======== INPUT ========

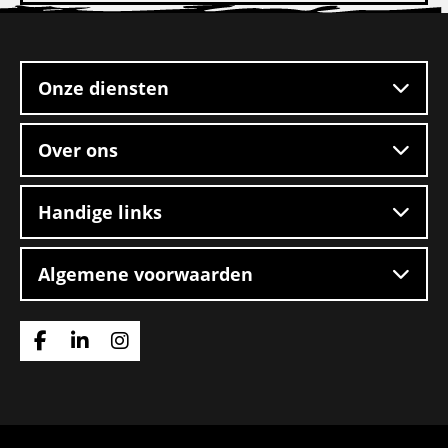
CE
Site
chauffeur
footer
mengvoeders
Onze diensten
Over ons
Handige links
Algemene voorwaarden
Ga
Ga
Ga
naar
naar
naar
Facebook
Linkedin
Instagram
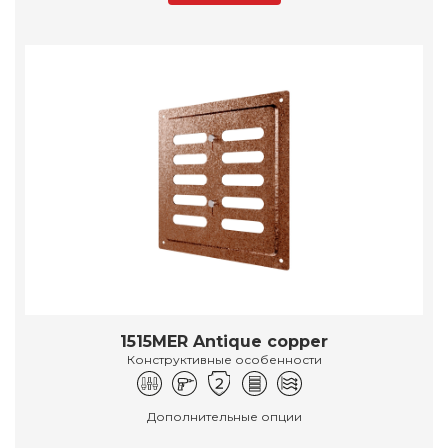
1515MER Antique copper
Конструктивные особенности
Дополнительные опции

========

**PROBLEM DESCRIPTION**
Leaving out the pictures, return the records exactly as given.

**SOLVED PROBLEM**
CE
Site
chauffeur
footer
mengvoeders
Onze diensten
Over ons
Handige links
Algemene voorwaarden
Ga
Ga
Ga
naar
naar
naar
Facebook
Linkedin
Instagram
1515MER Antique copper
Конструктивные особенности
Дополнительные опции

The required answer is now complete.